Benchmarks conducted using Siege with default settings (10 users, 25 times each, delay of 3) using a single URL (index.html from the top of ‘without’)
publicfile and thttpd were tested using their default configurations. kpf is designed to keep the load down on the user’s machine - it’s not supposed to be a fast web server, so I manually removed bandwidth throttling and concurrent connection count limiting from the code to get a better idea of the raw speed.

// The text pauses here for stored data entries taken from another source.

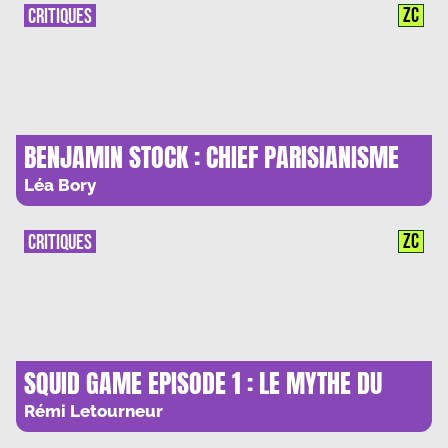
ZC
CRITIQUES
BENJAMIN STOCK : CHIEF PARISIANISME
OFFICER
Léa Bory
ZC
CRITIQUES
SQUID GAME EPISODE 1 : LE MYTHE DU
LIBRE-ARBITRE
Rémi Letourneur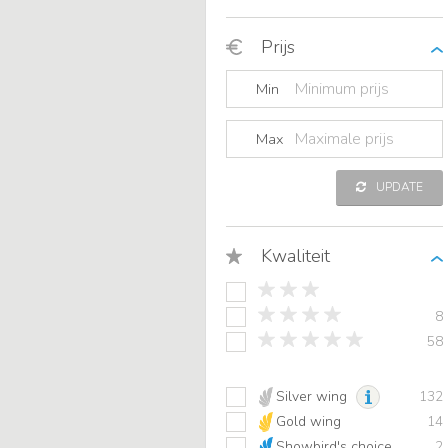
Prijs
Min
Max
UPDATE
Kwaliteit
8
58
Silver wing
132
Gold wing
14
Showbird's choice
2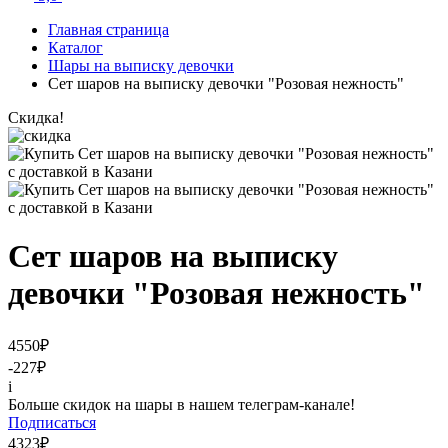
Главная страница
Каталог
Шары на выписку девочки
Сет шаров на выписку девочки "Розовая нежность"
Скидка!
Сет шаров на выписку
девочки "Розовая нежность"
4550
₽
-227
₽
i
Больше скидок на шары в нашем телеграм-канале!
Подписаться
4323
₽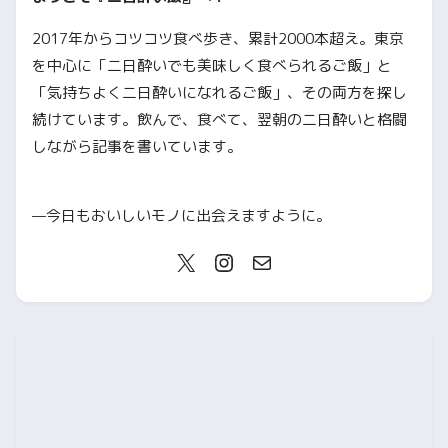
2017年からコツコツ食べ歩き、累計2000本超え。東京
を中心に「二日酔いでも美味しく食べられるご飯」と
「気持ちよく二日酔いになれるご飯」、その両方を探し
続けています。飲んで、食べて、翌朝の二日酔いと格闘
しながら記事を書いています。
—今日もおいしいモノに出会えますように。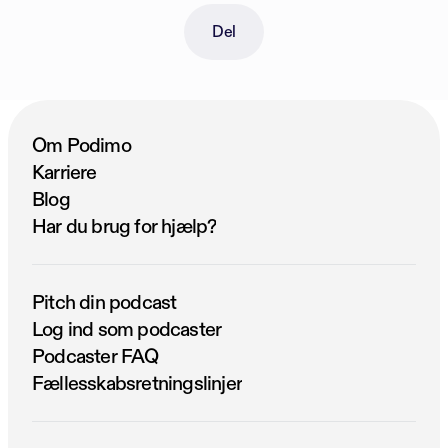
Del
Om Podimo
Karriere
Blog
Har du brug for hjælp?
Pitch din podcast
Log ind som podcaster
Podcaster FAQ
Fællesskabsretningslinjer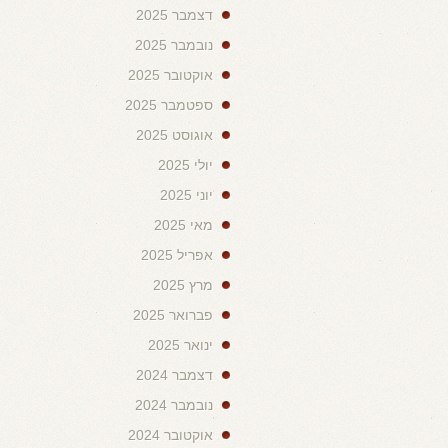
דצמבר 2025
נובמבר 2025
אוקטובר 2025
ספטמבר 2025
אוגוסט 2025
יולי 2025
יוני 2025
מאי 2025
אפריל 2025
מרץ 2025
פברואר 2025
ינואר 2025
דצמבר 2024
נובמבר 2024
אוקטובר 2024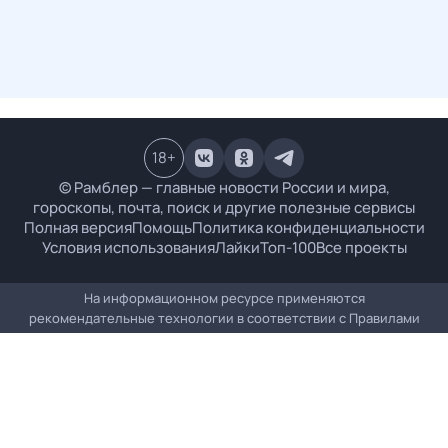
18
+
© Рамблер — главные новости России и мира,
гороскопы, почта, поиск и другие полезные сервисы
Полная версия
Помощь
Политика конфиденциальности
Условия использования
Лайки
Топ-100
Все проекты
На информационном ресурсе применяются
рекомендательные технологии в соответствии с
Правилами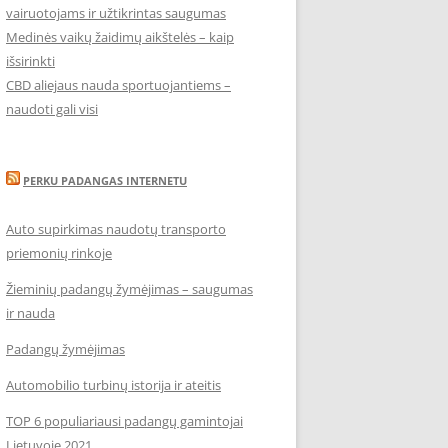
vairuotojams ir užtikrintas saugumas
Medinės vaikų žaidimų aikštelės – kaip
išsirinkti
CBD aliejaus nauda sportuojantiems –
naudoti gali visi
PERKU PADANGAS INTERNETU
Auto supirkimas naudotų transporto
priemonių rinkoje
Žieminių padangų žymėjimas – saugumas
ir nauda
Padangų žymėjimas
Automobilio turbinų istorija ir ateitis
TOP 6 populiariausi padangų gamintojai
Lietuvoje 2021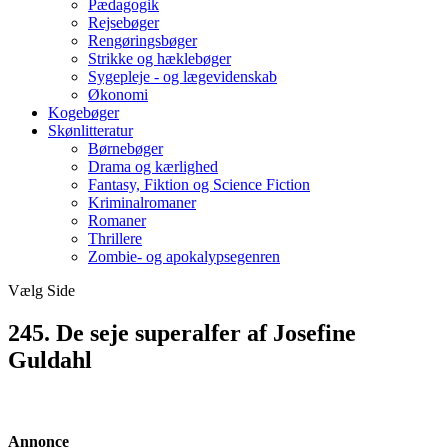
Pædagogik
Rejsebøger
Rengøringsbøger
Strikke og hæklebøger
Sygepleje - og lægevidenskab
Økonomi
Kogebøger
Skønlitteratur
Børnebøger
Drama og kærlighed
Fantasy, Fiktion og Science Fiction
Kriminalromaner
Romaner
Thrillere
Zombie- og apokalypsegenren
Vælg Side
245. De seje superalfer af Josefine
Guldahl
Annonce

| Server | Elapsed time | Data transferred | Response time | Transaction rate | Throughput | Concurrency |
|---|---|---|---|---|---|---|
| kpf | 61.38 | 163000 | 0.05 | 4.07 | 2655.59 | 0.22 |
| publicfile | 51.39 | 178500 | 0.00 | 4.86 | 3473.44 | 0.20 |
| thttpd | 53.34 | 163000 | 0.00 | 4.69 | 3055.87 | 0.00 |
It appears that kpf is not faster than publicfile or thttpd, but then I didn’t expect that. It’s certainly fast _enough_ though. So long as it doesn’t affect transfer time for large files, speed isn’t really an issue. Next I need to test transfer time to ensure no stalling is happening. This really needs the various throttles enabling though, otherwise results won’t be much good.